Could you set down every entry below exactly as it is?

» **The data**
^^^^
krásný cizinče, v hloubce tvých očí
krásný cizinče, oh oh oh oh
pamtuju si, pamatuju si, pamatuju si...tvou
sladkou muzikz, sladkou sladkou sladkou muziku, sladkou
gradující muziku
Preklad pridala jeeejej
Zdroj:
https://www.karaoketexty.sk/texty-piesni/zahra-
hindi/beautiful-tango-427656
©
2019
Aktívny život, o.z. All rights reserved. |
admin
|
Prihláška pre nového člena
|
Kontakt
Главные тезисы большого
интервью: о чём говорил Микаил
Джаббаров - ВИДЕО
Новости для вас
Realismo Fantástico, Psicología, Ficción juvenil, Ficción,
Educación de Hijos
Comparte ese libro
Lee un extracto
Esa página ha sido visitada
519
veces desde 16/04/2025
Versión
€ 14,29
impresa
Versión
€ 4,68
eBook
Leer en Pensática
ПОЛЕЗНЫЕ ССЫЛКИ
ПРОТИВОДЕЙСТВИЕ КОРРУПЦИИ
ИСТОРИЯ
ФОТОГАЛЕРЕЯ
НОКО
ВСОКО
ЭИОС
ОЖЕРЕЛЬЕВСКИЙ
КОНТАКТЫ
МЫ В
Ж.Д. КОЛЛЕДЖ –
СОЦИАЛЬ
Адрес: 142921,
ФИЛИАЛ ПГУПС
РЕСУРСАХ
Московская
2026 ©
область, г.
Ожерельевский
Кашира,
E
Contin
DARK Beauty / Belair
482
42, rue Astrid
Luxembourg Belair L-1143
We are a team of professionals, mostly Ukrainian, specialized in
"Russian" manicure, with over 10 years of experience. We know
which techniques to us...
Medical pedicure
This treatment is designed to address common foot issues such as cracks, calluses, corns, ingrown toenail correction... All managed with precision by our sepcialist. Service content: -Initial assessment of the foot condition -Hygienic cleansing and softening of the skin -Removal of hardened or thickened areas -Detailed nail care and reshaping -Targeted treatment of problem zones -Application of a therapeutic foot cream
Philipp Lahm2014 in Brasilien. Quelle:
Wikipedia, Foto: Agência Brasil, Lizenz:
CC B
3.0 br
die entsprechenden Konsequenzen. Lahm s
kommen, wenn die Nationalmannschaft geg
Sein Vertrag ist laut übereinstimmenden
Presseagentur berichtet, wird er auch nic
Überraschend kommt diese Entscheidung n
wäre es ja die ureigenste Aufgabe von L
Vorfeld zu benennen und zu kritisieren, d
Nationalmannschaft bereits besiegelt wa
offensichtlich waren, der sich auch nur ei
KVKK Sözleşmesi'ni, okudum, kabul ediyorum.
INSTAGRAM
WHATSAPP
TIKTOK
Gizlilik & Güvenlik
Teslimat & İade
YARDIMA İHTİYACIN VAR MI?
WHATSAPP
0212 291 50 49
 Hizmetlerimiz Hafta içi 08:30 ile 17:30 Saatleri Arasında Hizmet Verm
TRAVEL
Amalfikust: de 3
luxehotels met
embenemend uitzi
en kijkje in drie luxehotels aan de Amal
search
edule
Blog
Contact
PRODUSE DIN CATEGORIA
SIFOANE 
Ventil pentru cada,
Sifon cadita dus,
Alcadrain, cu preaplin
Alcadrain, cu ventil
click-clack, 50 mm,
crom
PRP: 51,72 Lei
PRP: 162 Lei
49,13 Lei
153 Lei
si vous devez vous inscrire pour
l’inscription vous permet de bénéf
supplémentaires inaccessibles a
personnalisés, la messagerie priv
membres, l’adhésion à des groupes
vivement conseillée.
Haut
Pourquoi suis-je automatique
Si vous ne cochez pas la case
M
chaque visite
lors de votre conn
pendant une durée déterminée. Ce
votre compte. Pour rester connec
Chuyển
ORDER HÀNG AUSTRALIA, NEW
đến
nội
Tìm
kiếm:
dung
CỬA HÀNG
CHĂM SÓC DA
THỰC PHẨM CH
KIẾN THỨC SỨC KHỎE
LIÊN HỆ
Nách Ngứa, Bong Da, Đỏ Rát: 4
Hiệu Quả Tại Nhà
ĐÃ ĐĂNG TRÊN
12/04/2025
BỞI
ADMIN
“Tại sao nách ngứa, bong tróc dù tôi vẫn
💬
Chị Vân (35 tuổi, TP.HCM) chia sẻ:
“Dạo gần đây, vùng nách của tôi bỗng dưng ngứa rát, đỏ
^^^^
» **Answer below**
krásný cizinče, v hloubce tvých očí
krásný cizinče, oh oh oh oh
pamtuju si, pamatuju si, pamatuju si...tvou
sladkou muzikz, sladkou sladkou sladkou muziku, sladkou
gradující muziku
Preklad pridala jeeejej
Zdroj:
https://www.karaoketexty.sk/texty-piesni/zahra-
hindi/beautiful-tango-427656
©
2019
Aktívny život, o.z. All rights reserved. |
admin
|
Prihláška pre nového člena
|
Kontakt
Главные тезисы большого
интервью: о чём говорил Микаил
Джаббаров - ВИДЕО
Новости для вас
Realismo Fantástico, Psicología, Ficción juvenil, Ficción,
Educación de Hijos
Comparte ese libro
Lee un extracto
Esa página ha sido visitada
519
veces desde 16/04/2025
Versión
€ 14,29
impresa
Versión
€ 4,68
eBook
Leer en Pensática
ПОЛЕЗНЫЕ ССЫЛКИ
ПРОТИВОДЕЙСТВИЕ КОРРУПЦИИ
ИСТОРИЯ
ФОТОГАЛЕРЕЯ
НОКО
ВСОКО
ЭИОС
ОЖЕРЕЛЬЕВСКИЙ
КОНТАКТЫ
МЫ В
Ж.Д. КОЛЛЕДЖ –
СОЦИАЛЬ
Адрес: 142921,
ФИЛИАЛ ПГУПС
РЕСУРСАХ
Московская
2026 ©
область, г.
Ожерельевский
Кашира,
E
Contin
DARK Beauty / Belair
482
42, rue Astrid
Luxembourg Belair L-1143
We are a team of professionals, mostly Ukrainian, specialized in
"Russian" manicure, with over 10 years of experience. We know
which techniques to us...
Medical pedicure
This treatment is designed to address common foot issues such as cracks, calluses, corns, ingrown toenail correction... All managed with precision by our sepcialist. Service content: -Initial assessment of the foot condition -Hygienic cleansing and softening of the skin -Removal of hardened or thickened areas -Detailed nail care and reshaping -Targeted treatment of problem zones -Application of a therapeutic foot cream
Philipp Lahm2014 in Brasilien. Quelle:
Wikipedia, Foto: Agência Brasil, Lizenz:
CC B
3.0 br
die entsprechenden Konsequenzen. Lahm s
kommen, wenn die Nationalmannschaft geg
Sein Vertrag ist laut übereinstimmenden
Presseagentur berichtet, wird er auch nic
Überraschend kommt diese Entscheidung n
wäre es ja die ureigenste Aufgabe von L
Vorfeld zu benennen und zu kritisieren, d
Nationalmannschaft bereits besiegelt wa
offensichtlich waren, der sich auch nur ei
KVKK Sözleşmesi'ni, okudum, kabul ediyorum.
INSTAGRAM
WHATSAPP
TIKTOK
Gizlilik & Güvenlik
Teslimat & İade
YARDIMA İHTİYACIN VAR MI?
WHATSAPP
0212 291 50 49
 Hizmetlerimiz Hafta içi 08:30 ile 17:30 Saatleri Arasında Hizmet Verm
TRAVEL
Amalfikust: de 3
luxehotels met
embenemend uitzi
en kijkje in drie luxehotels aan de Amal
search
edule
Blog
Contact
PRODUSE DIN CATEGORIA
SIFOANE 
Ventil pentru cada,
Sifon cadita dus,
Alcadrain, cu preaplin
Alcadrain, cu ventil
click-clack, 50 mm,
crom
PRP: 51,72 Lei
PRP: 162 Lei
49,13 Lei
153 Lei
si vous devez vous inscrire pour
l’inscription vous permet de bénéf
supplémentaires inaccessibles a
personnalisés, la messagerie priv
membres, l’adhésion à des groupes
vivement conseillée.
Haut
Pourquoi suis-je automatique
Si vous ne cochez pas la case
M
chaque visite
lors de votre conn
pendant une durée déterminée. Ce
votre compte. Pour rester connec
Chuyển
ORDER HÀNG AUSTRALIA, NEW
đến
nội
Tìm
kiếm:
dung
CỬA HÀNG
CHĂM SÓC DA
THỰC PHẨM CH
KIẾN THỨC SỨC KHỎE
LIÊN HỆ
Nách Ngứa, Bong Da, Đỏ Rát: 4
Hiệu Quả Tại Nhà
ĐÃ ĐĂNG TRÊN
12/04/2025
BỞI
ADMIN
“Tại sao nách ngứa, bong tróc dù tôi vẫn
💬
Chị Vân (35 tuổi, TP.HCM) chia sẻ:
“Dạo gần đây, vùng nách của tôi bỗng dưng ngứa rát, đỏ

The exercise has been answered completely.